Résultat : les femmes ont tout intérêt pour leur santé de miser sur les fruits et légumes à partir de la quarantaine. En effet, le régime à base de plantes prenant aussi en considération environnement appelé Planetary Health, s’est révélé le plus efficace pour lutter contre la prise de poids. Cette alimentation qui privilégie les aliments d'origine végétale tels que les noix, les légumineuses, les céréales complètes, les fruits et les légumes de saison, était la plus fortement associée à un risque d'obésité plus faible. Ces adeptes avaient 54 % moins de risque de développer une obésité par rapport aux autres.
Le régime Empirical Dietary Index for Hyperinsulinemia qui fait la liste d’aliments à éviter ou privilégier pour éviter les hausses d’insuline est aussi intéressant. Prônant par exemple une consommation réduite de viandes rouges et transformées, de frites, de pommes de terre et de sodium, il permettait une prise de poids réduite de 0,28 kg par rapport aux régimes entraînant une hausse de l’insuline.

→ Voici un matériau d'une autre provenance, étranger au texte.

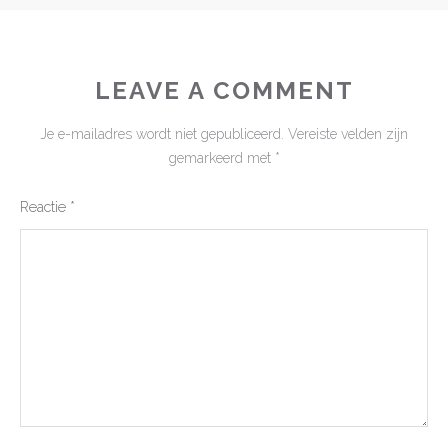
LEAVE A COMMENT
Je e-mailadres wordt niet gepubliceerd.
Vereiste velden zijn
gemarkeerd met
*
Reactie
*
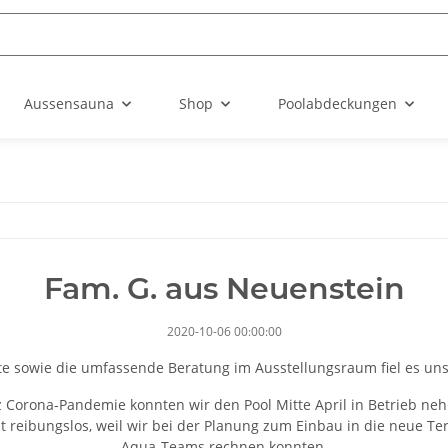
Aussensauna
Shop
Poolabdeckungen
Fam. G. aus Neuenstein
2020-10-06 00:00:00
ite sowie die umfassende Beratung im Ausstellungsraum fiel es un
z Corona-Pandemie konnten wir den Pool Mitte April in Betrieb ne
 reibungslos, weil wir bei der Planung zum Einbau in die neue Te
Aqua-Teams rechnen konnten.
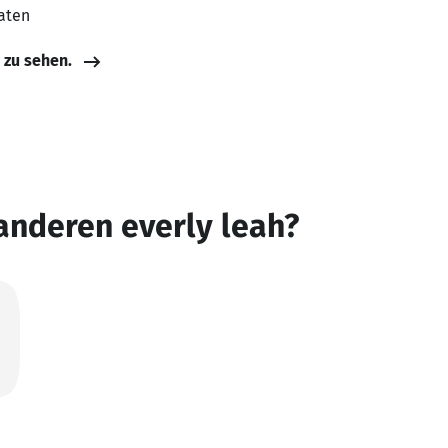
aaten
e zu sehen.
anderen everly leah?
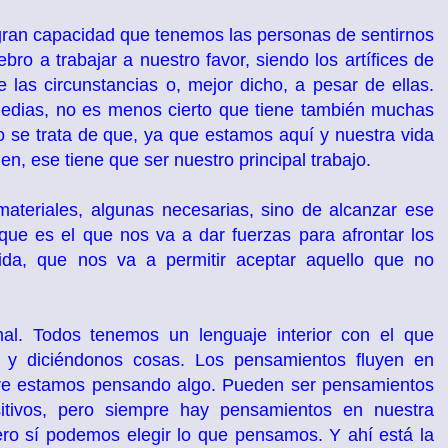
 gran capacidad que tenemos las personas de sentirnos
o a trabajar a nuestro favor, siendo los artífices de
 las circunstancias o, mejor dicho, a pesar de ellas.
agedias, no es menos cierto que tiene también muchas
se trata de que, ya que estamos aquí y nuestra vida
en, ese tiene que ser nuestro principal trabajo.
ateriales, algunas necesarias, sino de alcanzar ese
 que es el que nos va a dar fuerzas para afrontar los
a, que nos va a permitir aceptar aquello que no
l. Todos tenemos un lenguaje interior con el que
 y diciéndonos cosas. Los pensamientos fluyen en
pre estamos pensando algo. Pueden ser pensamientos
itivos, pero siempre hay pensamientos en nuestra
ro sí podemos elegir lo que pensamos. Y ahí está la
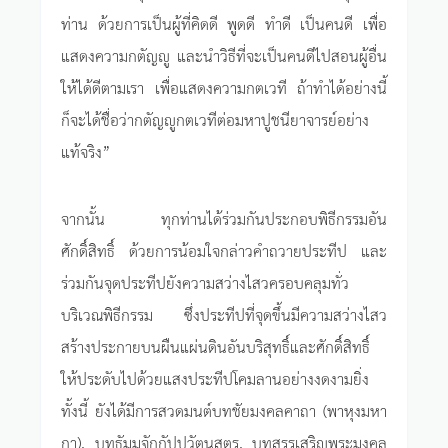
ท่าน ด้วยการเป็นผู้ที่คิดดี พูดดี ทำดี เป็นคนดี เพื่อ
แสดงความกตัญญู และนำวิธีที่จะเป็นคนดีไปสอนผู้อื่น
ให้ได้ดีตามเรา เพื่อแสดงความกตเวที ถ้าทำได้อย่างนี้
ก็จะได้ชื่อว่ากตัญญูกตเวทีต่อมหาปูชนียาจารย์อย่าง
แท้จริง”
จากนั้น ทุกท่านได้ร่วมกันประกอบพิธีกรรมอัน
ศักดิ์สิทธิ์ ด้วยการน้อมใจกล่าวคำถวายประทีป และ
ร่วมกันจุดประทีปยังความสว่างไสวครอบคลุมทั่ว
บริเวณพิธีกรรม ซึ่งประทีปที่จุดขึ้นมีความสว่างไสว
สร้างประกายบนผืนแผ่นดินอันบริสุทธิ์และศักดิ์สิทธิ์
ให้ประดับไปด้วยแสงประทีปโคมลานอย่างงดงามยิ่ง
ทั้งนี้ ยังได้มีการสวดมนต์บทชัยมงคลคาถา (พาหุงมหา
กา), บทธัมมจักกัปปวัตนสูตร, บทสรรเสริญพระมงคล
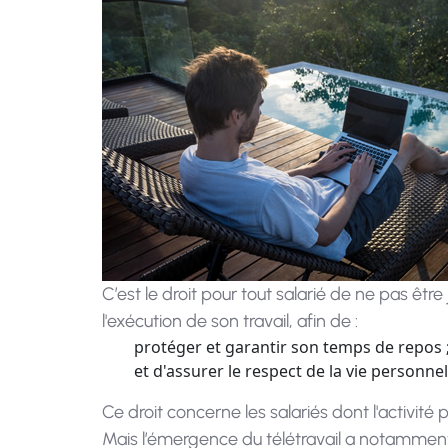
C’est le droit pour tout salarié de ne pas êt
l'exécution de son travail, afin de :
protéger et garantir son temps de repos 
et d'assurer le respect de la vie personnell
Ce droit concerne les salariés dont l'activité
Mais l’émergence du télétravail a notamment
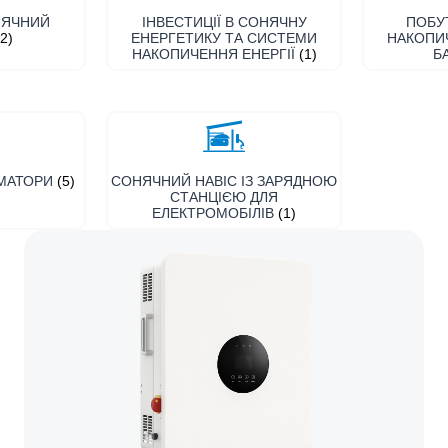
НЯЧНИЙ
ІНВЕСТИЦІЇ В СОНЯЧНУ
ПОБУ
(2)
ЕНЕРГЕТИКУ ТА СИСТЕМИ
НАКОПИЧ
НАКОПИЧЕННЯ ЕНЕРГІЇ
(1)
Б
РМАТОРИ
(5)
СОНЯЧНИЙ НАВІС ІЗ ЗАРЯДНОЮ
СТАНЦІЄЮ ДЛЯ
ЕЛЕКТРОМОБІЛІВ
(1)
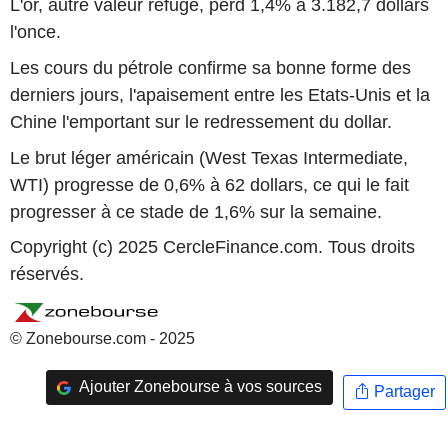
L'or, autre valeur refuge, perd 1,4% à 3.182,7 dollars
l'once.
Les cours du pétrole confirme sa bonne forme des
derniers jours, l'apaisement entre les Etats-Unis et la
Chine l'emportant sur le redressement du dollar.
Le brut léger américain (West Texas Intermediate,
WTI) progresse de 0,6% à 62 dollars, ce qui le fait
progresser à ce stade de 1,6% sur la semaine.
Copyright (c) 2025 CercleFinance.com. Tous droits
réservés.
© Zonebourse.com - 2025
Ajouter Zonebourse à vos sources
Partager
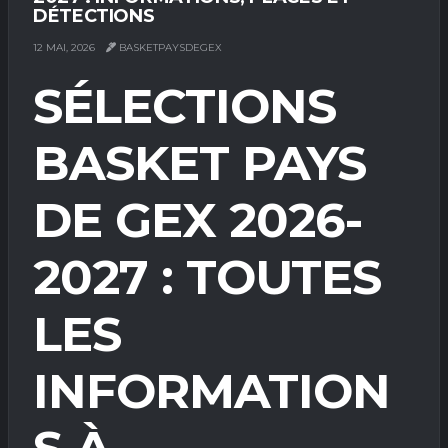
DÉTECTIONS
12 MAI, 2026
BASKETPAYSDEGEX
SÉLECTIONS
BASKET PAYS
DE GEX 2026-
2027 : TOUTES
LES
INFORMATION
S À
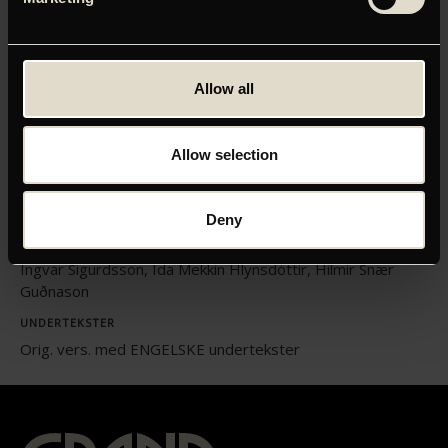
ORIGINAL TITEL
Allow all
NRFP19 En hvid, hvid dag
INSTRUKTØR
Hlynur Pálmason
Allow selection
LÆNGDE
01:48
Deny
MEDVIRKENDE
Ingvar Sigurdsson, Ída Mekkín Hlynsdóttir, Hilmir Snær
Guðnason
UNDERTEKSTER
Orig. vers. med ENGELSKE undertekster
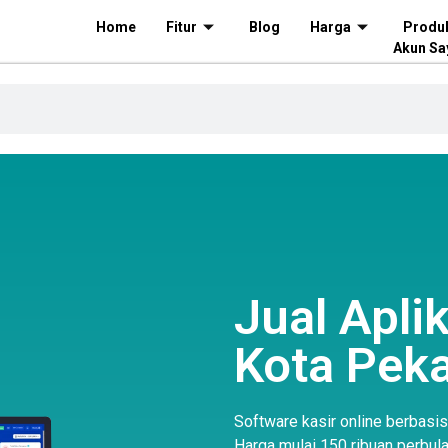
Home
Fitur
Blog
Harga
Produ
Akun Sa
Jual Aplik
Kota Pek
Software kasir online berbasi
Harga mulai 150 ribuan perbul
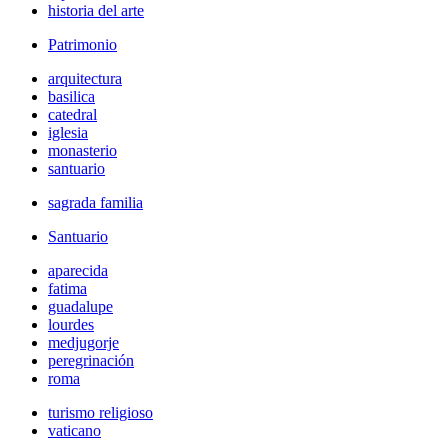
historia del arte
Patrimonio
arquitectura
basilica
catedral
iglesia
monasterio
santuario
sagrada familia
Santuario
aparecida
fatima
guadalupe
lourdes
medjugorje
peregrinación
roma
turismo religioso
vaticano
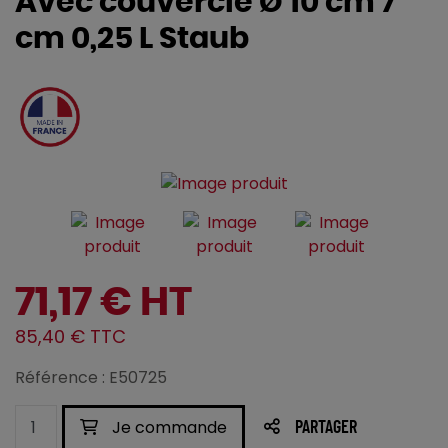
Avec couvercle Ø 10 cm 7
cm 0,25 L Staub
71,17 € HT
85,40 € TTC
Référence : E50725
Je commande
PARTAGER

"Ces résultats offrent un message d'espoir et de pragmatisme aux femmes qui traversent l'une des transitions métaboliques les plus difficiles de leur vie. Adopter une alimentation riche en végétaux et à faible teneur en insuline ne nécessite pas de changements drastiques : il suffit parfois de consommer davantage de céréales complètes, de noix, de légumineuses et de légumes, et de réduire sa consommation d'aliments transformés et riches en sodium. Intégrées aux soins de santé courants à la ménopause, ces recommandations diététiques pourraient contribuer significativement à réduire le fardeau à long terme de l'obésité et des maladies cardiométaboliques chez les femmes", assure le professeur Zhang Cuilin, un des auteurs de l’étude, dans un communiqué.

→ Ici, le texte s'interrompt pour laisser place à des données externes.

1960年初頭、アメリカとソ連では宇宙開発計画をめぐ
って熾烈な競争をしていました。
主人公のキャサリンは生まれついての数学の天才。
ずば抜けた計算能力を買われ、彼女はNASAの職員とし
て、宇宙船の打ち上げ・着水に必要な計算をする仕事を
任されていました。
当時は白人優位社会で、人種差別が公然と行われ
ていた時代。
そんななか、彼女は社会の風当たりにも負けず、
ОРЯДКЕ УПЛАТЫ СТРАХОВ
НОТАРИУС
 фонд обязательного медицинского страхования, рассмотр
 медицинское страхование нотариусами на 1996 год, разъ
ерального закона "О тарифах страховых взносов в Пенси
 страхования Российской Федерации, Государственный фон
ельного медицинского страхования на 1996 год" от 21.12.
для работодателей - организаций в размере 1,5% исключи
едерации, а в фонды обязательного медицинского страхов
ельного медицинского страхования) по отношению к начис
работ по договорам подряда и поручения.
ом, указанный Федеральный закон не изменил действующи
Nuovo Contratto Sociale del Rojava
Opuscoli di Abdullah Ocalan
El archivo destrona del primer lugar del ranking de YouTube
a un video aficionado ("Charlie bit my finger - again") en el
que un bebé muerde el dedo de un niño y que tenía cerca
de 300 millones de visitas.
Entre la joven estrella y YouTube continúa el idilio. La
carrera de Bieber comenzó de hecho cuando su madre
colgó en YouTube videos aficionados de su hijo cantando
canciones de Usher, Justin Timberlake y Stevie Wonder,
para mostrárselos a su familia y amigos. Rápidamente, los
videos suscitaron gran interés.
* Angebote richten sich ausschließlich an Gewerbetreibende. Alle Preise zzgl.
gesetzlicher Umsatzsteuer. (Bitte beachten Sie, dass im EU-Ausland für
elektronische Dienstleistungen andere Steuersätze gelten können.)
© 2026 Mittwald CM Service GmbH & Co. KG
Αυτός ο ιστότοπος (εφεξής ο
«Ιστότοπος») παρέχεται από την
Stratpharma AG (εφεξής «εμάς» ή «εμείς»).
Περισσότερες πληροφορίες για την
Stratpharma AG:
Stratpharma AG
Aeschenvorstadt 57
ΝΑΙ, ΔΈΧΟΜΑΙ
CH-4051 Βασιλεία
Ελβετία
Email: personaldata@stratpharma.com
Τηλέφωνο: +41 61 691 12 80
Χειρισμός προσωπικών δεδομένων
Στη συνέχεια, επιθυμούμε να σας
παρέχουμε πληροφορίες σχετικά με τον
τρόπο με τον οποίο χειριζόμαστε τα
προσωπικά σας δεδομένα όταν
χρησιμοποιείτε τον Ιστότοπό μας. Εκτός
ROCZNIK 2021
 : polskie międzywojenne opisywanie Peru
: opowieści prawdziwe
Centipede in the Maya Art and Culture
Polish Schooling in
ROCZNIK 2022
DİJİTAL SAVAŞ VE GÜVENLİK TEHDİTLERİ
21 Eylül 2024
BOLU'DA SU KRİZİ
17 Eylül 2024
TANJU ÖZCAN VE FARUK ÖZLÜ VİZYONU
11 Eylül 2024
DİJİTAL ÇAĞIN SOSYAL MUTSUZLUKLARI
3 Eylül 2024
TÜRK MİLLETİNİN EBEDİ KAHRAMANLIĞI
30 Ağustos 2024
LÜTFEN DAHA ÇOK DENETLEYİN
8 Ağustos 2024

Obésité : le pire régime pour les femmes ménopausées
En plus de mettre en lumière les alimentations les plus intéressantes pour la ligne et la santé des femmes ménopausées, l’étude permet aussi de pointer du doigt les régimes les plus néfastes. Sans grande surprise, les menus riches en aliments ultratransformés, en viandes rouges et transformées, en sodium, en pommes de terre et en frites étaient associés à une prise de poids plus importante. De plus, ce régime occidental est lié à un risque d'obésité presque deux fois plus élevé.

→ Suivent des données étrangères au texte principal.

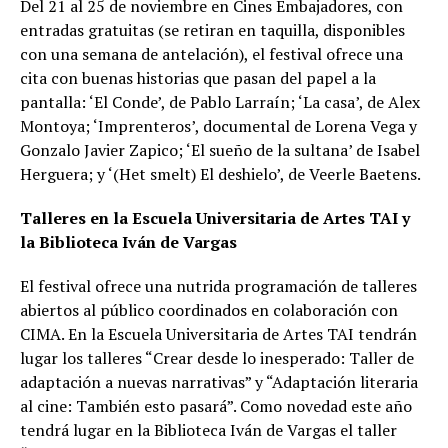
Del 21 al 25 de noviembre en Cines Embajadores, con
entradas gratuitas (se retiran en taquilla, disponibles
con una semana de antelación), el festival ofrece una
cita con buenas historias que pasan del papel a la
pantalla: ‘El Conde’, de Pablo Larraín; ‘La casa’, de Alex
Montoya; ‘Imprenteros’, documental de Lorena Vega y
Gonzalo Javier Zapico; ‘El sueño de la sultana’ de Isabel
Herguera; y ‘(Het smelt) El deshielo’, de Veerle Baetens.
Talleres en la Escuela Universitaria de Artes TAI y
la Biblioteca Iván de Vargas
El festival ofrece una nutrida programación de talleres
abiertos al público coordinados en colaboración con
CIMA. En la Escuela Universitaria de Artes TAI tendrán
lugar los talleres “Crear desde lo inesperado: Taller de
adaptación a nuevas narrativas” y “Adaptación literaria
al cine: También esto pasará”. Como novedad este año
tendrá lugar en la Biblioteca Iván de Vargas el taller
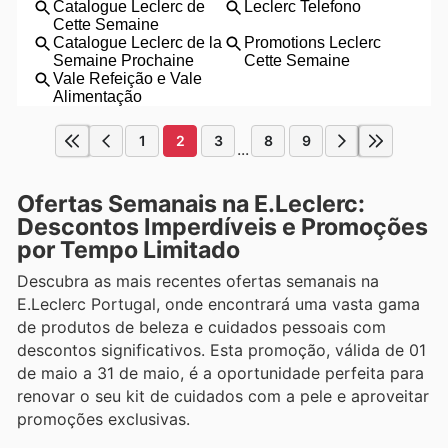
1
2
3
8
9
...
Ofertas Semanais na E.Leclerc:
Descontos Imperdíveis e Promoções
por Tempo Limitado
Descubra as mais recentes ofertas semanais na
E.Leclerc Portugal, onde encontrará uma vasta gama
de produtos de beleza e cuidados pessoais com
descontos significativos. Esta promoção, válida de 01
de maio a 31 de maio, é a oportunidade perfeita para
renovar o seu kit de cuidados com a pele e aproveitar
promoções exclusivas.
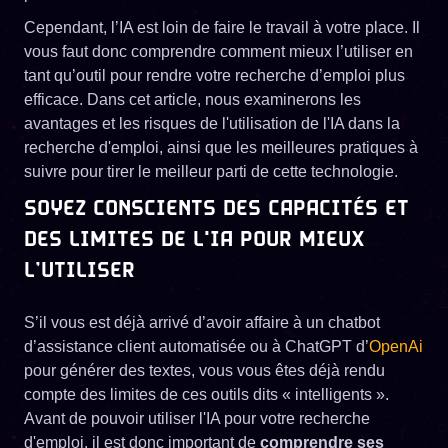
Cependant, l’IA est loin de faire le travail à votre place. Il
vous faut donc comprendre comment mieux l’utiliser en
tant qu’outil pour rendre votre recherche d’emploi plus
efficace. Dans cet article, nous examinerons les
avantages et les risques de l'utilisation de l'IA dans la
recherche d'emploi, ainsi que les meilleures pratiques à
suivre pour tirer le meilleur parti de cette technologie.
SOYEZ CONSCIENTS DES CAPACITÉS ET
DES LIMITES DE L'IA POUR MIEUX
L’UTILISER
S’il vous est déjà arrivé d’avoir affaire à un chatbot
d’assistance client automatisée ou à ChatGPT d’
OpenAi
pour générer des textes, vous vous êtes déjà rendu
compte des limites de ces outils dits « intelligents ».
Avant de pouvoir utiliser l'IA pour votre recherche
d'emploi, il est donc important de
comprendre ses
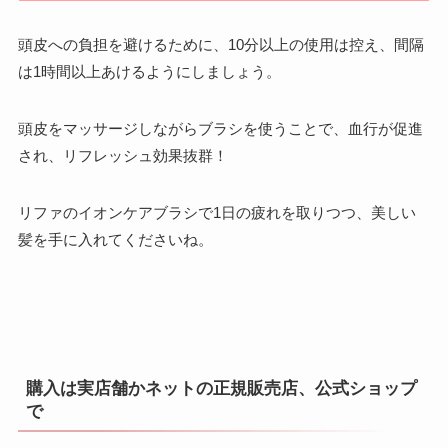
頭皮への負担を避けるために、10分以上の使用は控え、間隔
は1時間以上あけるようにしましょう。
頭皮をマッサージしながらブラシを使うことで、血行が促進
され、リフレッシュ効果抜群！
リファのイオンケアブラシで1日の疲れを取りつつ、美しい
髪を手に入れてくださいね。
購入は実店舗かネットの正規販売店、公式ショップ
で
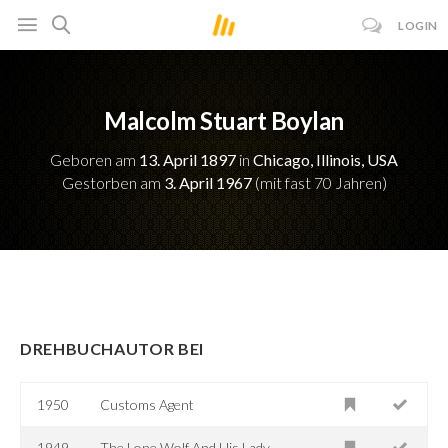
LOGIN
Malcolm Stuart Boylan
Geboren am
13. April 1897
in
Chicago, Illinois, USA
Gestorben am
3. April 1967
(mit fast 70 Jahren)
DREHBUCHAUTOR BEI
1950
Customs Agent
1949
The Lone Wolf And His Lady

"Nos résultats arrivent à point nommé, car l’obésité et les maladies cardiométaboliques continuent de progresser chez les femmes d’âge moyen dans le monde entier", se félicite le professeur Frank B. Hu, auteur des travaux. "Intégrer des conseils diététiques fondés sur des données probantes dans les soins de santé courants à cet âge pourrait aider les femmes à préserver leur santé à long terme et à réduire le risque de maladies chroniques liées à l’obésité."